14 Eylül 2009 00:00

GÖZLEM


Güvencesizliği, çalışma koşullarının sürekli ağırlaşması güvenceli istihdam edilenlere kıyasla daha ‘savunmasız’ ya da ‘korunmasız’ kalmak olarak nitelemek mümkün. 18. yüzyılın son çeyreğinde başlayıp, 19. yüzyılda hız kazanan sanayi devrimi ile birlikte, tarih sahnesine çıkan modern işçi sınıfı, tıpkı bugünün güvencesiz çalışan işçileri gibi, patronlar karşısında hem savunmasızdı hem de kendisini ve işini koruyacak araçlardan büyük ölçüde yoksun durumdaydı. Ancak kapitalizmin gelişimi ile birlikte giderek büyüyen işçi sınıfı, o dönemdeki sermaye birikim sürecinin vahşi karakterinin de etkisiyle, işçileri örgütlenmeye ve ortak çıkarları için birleşmeye zorladı. İşçiler tek başlarına kaldıklarında zayıf ve savunmasızken, birleşerek örgütlendiklerinde daha güçlü ve kararlı oldular.
İlk ortaya çıktığı günden bu yana kapitalizm, her geçen gün geniş kitleleri işçileştirmeye devam ederken aynı zamanda onları güvencesiz ve korumasız bırakıyor. İşçiler güvencesiz hale geldikçe, kendisini savunamayıp zayıfladıkça, bu kesimleri örgütlemek de zorlaşıyor. Diğer taraftan bu durum güvencesiz istihdam edilenlerin örgütlenmesinde, güvenceli emekçilerin örgütlenmesinde uygulanan yöntemlerin uygulanmasını güçleştiriyor. Sermayenin emekçiler üzerindeki mutlak egemenliğini pekiştiren bu durum, ister istemez eski yöntemleri tamamen göz ardı etmeden, ama işgücünün kendi içinde farklılaşması ve istihdamın parçalanmasını da göz önünde bulundurarak güvencesiz çalıştırılan emekçilere doğrudan hitap edecek yeni örgütlenme adımları atılmasını gerektiriyor. Ancak bu noktada, çoğu zaman yapıldığı gibi işin kenarında durup ‘Hariçten gazel okuyarak’ ya da fikri anlamda ‘Yeni örgütlenme modelleri’ sunularak yol alınması da mümkün görünmüyor.

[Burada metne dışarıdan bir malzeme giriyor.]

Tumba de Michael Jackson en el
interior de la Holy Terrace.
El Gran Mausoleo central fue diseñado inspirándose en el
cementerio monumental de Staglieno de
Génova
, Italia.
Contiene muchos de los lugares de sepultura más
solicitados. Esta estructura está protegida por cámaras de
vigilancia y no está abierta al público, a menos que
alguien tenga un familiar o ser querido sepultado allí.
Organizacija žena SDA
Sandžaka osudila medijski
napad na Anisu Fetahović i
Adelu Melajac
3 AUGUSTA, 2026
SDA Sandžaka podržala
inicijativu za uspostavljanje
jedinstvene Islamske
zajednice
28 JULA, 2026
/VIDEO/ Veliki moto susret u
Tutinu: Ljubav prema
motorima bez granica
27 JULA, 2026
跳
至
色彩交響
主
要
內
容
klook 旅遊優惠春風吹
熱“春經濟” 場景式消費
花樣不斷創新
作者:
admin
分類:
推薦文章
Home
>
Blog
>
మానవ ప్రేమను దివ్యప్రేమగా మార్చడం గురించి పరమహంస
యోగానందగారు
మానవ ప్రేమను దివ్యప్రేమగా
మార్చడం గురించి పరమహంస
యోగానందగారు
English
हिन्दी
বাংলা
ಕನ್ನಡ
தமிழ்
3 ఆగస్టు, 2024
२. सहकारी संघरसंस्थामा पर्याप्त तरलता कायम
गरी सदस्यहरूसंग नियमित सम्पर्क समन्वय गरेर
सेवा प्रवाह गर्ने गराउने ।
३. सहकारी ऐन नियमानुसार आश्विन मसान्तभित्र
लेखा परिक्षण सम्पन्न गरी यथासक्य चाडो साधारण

Uzunca bir süredir toplam istihdam içinde hızla büyüyen güvencesiz çalıştırılanlar, sistem tarafından büyük ölçüde gözden çıkarılmış durumdalar. Bırakalım özel sektörü, sağlık ve eğitim başta olmak üzere, kamunun neredeyse tamamında benimsenen sözleşmeli, ücretli, taşeron vb. adlar altındaki emekçileri güvenceye alacak bir istihdam politikasının benimsendiğini söylemek söz konusu değil. Güvencesiz çalışan emekçiler (Bir kısmı her ne kadar ‘kadro’ beklentisi ile hâlâ geri dursa da) sadece ekonomik olarak değil, siyasal anlamda da sistemle arasına fiilen mesafe koymuş, içinde bulunduğu güvencesizlik durumunu yaratanın bizzat sistemin işleyiş kuralları olduğunu az çok ‘idrak eden’ bir konuma gelmiş durumda. Son yıllarda güvencesiz çalışanların yoğun bir örgütlenme arayışı içine girmiş olması bu durumun en somut ispatı.
Bugün çalışma ve yaşam koşulları açısından sınıfın belki de en kötü koşullara sahip kesimlerini güvencesiz çalışan emekçiler oluşturuyor. Güvencesizlik, sadece çalışma ve yaşam koşulları açısından değil, örgütlenmeye bakış açısından da bu kesimlerin her daim tedirgin ve güvensiz olmalarına neden oluyor. Bu nedenle güvencesiz çalışmanın yaygın olduğu alanlara, işkollarına ve işyerlerine yönelik olarak, sendikalar öncülüğünde önceden planlanmış özel çalışmaların yapılmasının ertelenmemesi gerekiyor.
Güvencesiz çalıştırılanların kendi aralarında oluşturdukları bağ ve ilişkilerin niteliğini kavramak, güvencesizlerin örgütlenmesi açısından son derece önemli. Bu nedenle güvencesiz istihdamın yaygın olduğu işyerlerine yönelik örgütlenme çalışmalarında anlık ya da dönemsel değil, bu kesimlerle kurulan ilişkilerde ‘samimi’ ve dolayısıyla ‘karşılıklı güvene’ dayanan istikrarlı, sürekliliği olan bir çalışma yürütüldüğünde sendikaların başarılı olmaması için hiçbir neden yok.